Dataset entries
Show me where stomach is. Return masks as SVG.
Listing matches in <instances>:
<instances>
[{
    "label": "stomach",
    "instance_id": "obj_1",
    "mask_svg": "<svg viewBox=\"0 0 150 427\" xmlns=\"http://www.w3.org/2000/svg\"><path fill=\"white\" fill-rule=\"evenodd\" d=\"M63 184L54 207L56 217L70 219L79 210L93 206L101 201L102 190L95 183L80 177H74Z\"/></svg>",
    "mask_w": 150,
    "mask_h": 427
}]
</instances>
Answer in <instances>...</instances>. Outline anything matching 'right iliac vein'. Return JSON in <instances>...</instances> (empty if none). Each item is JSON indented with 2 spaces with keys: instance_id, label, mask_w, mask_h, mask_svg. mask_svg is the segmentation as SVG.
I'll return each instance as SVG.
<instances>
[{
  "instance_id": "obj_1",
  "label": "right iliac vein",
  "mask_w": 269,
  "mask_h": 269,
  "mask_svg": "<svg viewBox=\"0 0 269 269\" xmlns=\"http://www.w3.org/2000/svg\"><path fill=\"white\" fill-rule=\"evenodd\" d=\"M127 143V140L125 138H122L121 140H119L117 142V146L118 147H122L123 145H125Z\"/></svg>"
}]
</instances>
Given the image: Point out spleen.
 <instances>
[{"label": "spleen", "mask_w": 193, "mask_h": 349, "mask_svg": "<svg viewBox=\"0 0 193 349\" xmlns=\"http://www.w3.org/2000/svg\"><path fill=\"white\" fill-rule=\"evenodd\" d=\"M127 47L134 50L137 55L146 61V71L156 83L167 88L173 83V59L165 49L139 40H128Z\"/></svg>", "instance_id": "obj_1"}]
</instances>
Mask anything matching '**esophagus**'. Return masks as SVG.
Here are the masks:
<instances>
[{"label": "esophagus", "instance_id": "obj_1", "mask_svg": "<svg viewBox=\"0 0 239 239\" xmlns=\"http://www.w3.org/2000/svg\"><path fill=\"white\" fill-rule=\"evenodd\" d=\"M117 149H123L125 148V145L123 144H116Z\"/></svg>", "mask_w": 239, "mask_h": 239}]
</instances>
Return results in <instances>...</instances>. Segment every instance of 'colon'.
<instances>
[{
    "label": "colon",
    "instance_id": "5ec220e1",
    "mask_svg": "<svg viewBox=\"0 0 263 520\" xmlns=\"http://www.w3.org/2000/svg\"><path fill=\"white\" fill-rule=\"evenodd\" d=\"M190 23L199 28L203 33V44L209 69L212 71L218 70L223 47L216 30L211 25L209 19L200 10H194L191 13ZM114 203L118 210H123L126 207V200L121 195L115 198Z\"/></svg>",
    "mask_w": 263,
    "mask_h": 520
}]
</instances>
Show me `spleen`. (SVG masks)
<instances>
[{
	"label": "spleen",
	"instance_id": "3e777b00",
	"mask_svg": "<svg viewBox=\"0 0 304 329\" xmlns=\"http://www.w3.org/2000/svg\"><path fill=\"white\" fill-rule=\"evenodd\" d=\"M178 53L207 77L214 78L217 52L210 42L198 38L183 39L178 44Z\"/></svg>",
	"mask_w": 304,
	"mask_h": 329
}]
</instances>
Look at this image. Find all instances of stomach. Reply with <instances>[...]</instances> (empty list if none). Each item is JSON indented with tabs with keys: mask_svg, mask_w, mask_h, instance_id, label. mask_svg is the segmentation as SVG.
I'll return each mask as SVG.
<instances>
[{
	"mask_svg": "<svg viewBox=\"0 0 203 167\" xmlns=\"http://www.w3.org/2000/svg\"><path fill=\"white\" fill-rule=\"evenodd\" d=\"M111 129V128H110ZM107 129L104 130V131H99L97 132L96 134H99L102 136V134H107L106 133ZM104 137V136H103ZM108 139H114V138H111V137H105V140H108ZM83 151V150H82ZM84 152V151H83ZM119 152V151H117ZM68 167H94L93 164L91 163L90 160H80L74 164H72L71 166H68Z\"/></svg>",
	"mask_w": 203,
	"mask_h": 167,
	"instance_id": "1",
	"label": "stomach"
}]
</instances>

**Work request**:
Would you write out each entry precisely as it is given?

**Result for this task**:
Show me where stomach is. Return masks as SVG.
Listing matches in <instances>:
<instances>
[{
    "label": "stomach",
    "instance_id": "obj_1",
    "mask_svg": "<svg viewBox=\"0 0 150 427\" xmlns=\"http://www.w3.org/2000/svg\"><path fill=\"white\" fill-rule=\"evenodd\" d=\"M63 184L54 207L56 217L70 219L79 210L93 206L101 201L102 190L95 183L80 177H74Z\"/></svg>",
    "mask_w": 150,
    "mask_h": 427
}]
</instances>
Answer in <instances>...</instances>. Outline anything matching 'right iliac vein'. Return JSON in <instances>...</instances> (empty if none). Each item is JSON indented with 2 spaces with keys: instance_id, label, mask_w, mask_h, mask_svg. mask_svg is the segmentation as SVG.
I'll return each instance as SVG.
<instances>
[{
  "instance_id": "obj_1",
  "label": "right iliac vein",
  "mask_w": 269,
  "mask_h": 269,
  "mask_svg": "<svg viewBox=\"0 0 269 269\" xmlns=\"http://www.w3.org/2000/svg\"><path fill=\"white\" fill-rule=\"evenodd\" d=\"M127 143V140L125 138H122L121 140H119L117 142V146L118 147H122L123 145H125Z\"/></svg>"
}]
</instances>
Given the image: Point out spleen.
 <instances>
[{"label": "spleen", "mask_w": 193, "mask_h": 349, "mask_svg": "<svg viewBox=\"0 0 193 349\" xmlns=\"http://www.w3.org/2000/svg\"><path fill=\"white\" fill-rule=\"evenodd\" d=\"M127 47L134 50L137 55L146 61V71L156 83L167 88L173 83V59L165 49L139 40H128Z\"/></svg>", "instance_id": "obj_1"}]
</instances>
Mask anything matching '**esophagus**'. Return masks as SVG.
Here are the masks:
<instances>
[{"label": "esophagus", "instance_id": "obj_1", "mask_svg": "<svg viewBox=\"0 0 239 239\" xmlns=\"http://www.w3.org/2000/svg\"><path fill=\"white\" fill-rule=\"evenodd\" d=\"M117 149H123L125 148V145L123 144H116Z\"/></svg>", "mask_w": 239, "mask_h": 239}]
</instances>
Return results in <instances>...</instances>. Segment every instance of 'colon'.
<instances>
[{
    "label": "colon",
    "instance_id": "5ec220e1",
    "mask_svg": "<svg viewBox=\"0 0 263 520\" xmlns=\"http://www.w3.org/2000/svg\"><path fill=\"white\" fill-rule=\"evenodd\" d=\"M190 23L199 28L203 33V44L209 69L212 71L218 70L223 47L216 30L211 25L209 19L200 10H194L191 13ZM114 203L118 210H123L126 207V200L121 195L115 198Z\"/></svg>",
    "mask_w": 263,
    "mask_h": 520
}]
</instances>
Show me `spleen`. (SVG masks)
<instances>
[{
	"label": "spleen",
	"instance_id": "3e777b00",
	"mask_svg": "<svg viewBox=\"0 0 304 329\" xmlns=\"http://www.w3.org/2000/svg\"><path fill=\"white\" fill-rule=\"evenodd\" d=\"M178 53L207 77L214 78L217 52L210 42L198 38L183 39L178 44Z\"/></svg>",
	"mask_w": 304,
	"mask_h": 329
}]
</instances>
Look at this image. Find all instances of stomach. Reply with <instances>[...]</instances> (empty list if none). Each item is JSON indented with tabs with keys: mask_svg, mask_w, mask_h, instance_id, label. mask_svg is the segmentation as SVG.
I'll return each mask as SVG.
<instances>
[{
	"mask_svg": "<svg viewBox=\"0 0 203 167\" xmlns=\"http://www.w3.org/2000/svg\"><path fill=\"white\" fill-rule=\"evenodd\" d=\"M111 129V128H110ZM107 129L104 130V131H99L97 132L96 134H99L102 136V134H107L106 133ZM104 137V136H103ZM108 139H114V138H111V137H105V140H108ZM83 151V150H82ZM84 152V151H83ZM119 152V151H117ZM68 167H94L93 164L91 163L90 160H80L74 164H72L71 166H68Z\"/></svg>",
	"mask_w": 203,
	"mask_h": 167,
	"instance_id": "1",
	"label": "stomach"
}]
</instances>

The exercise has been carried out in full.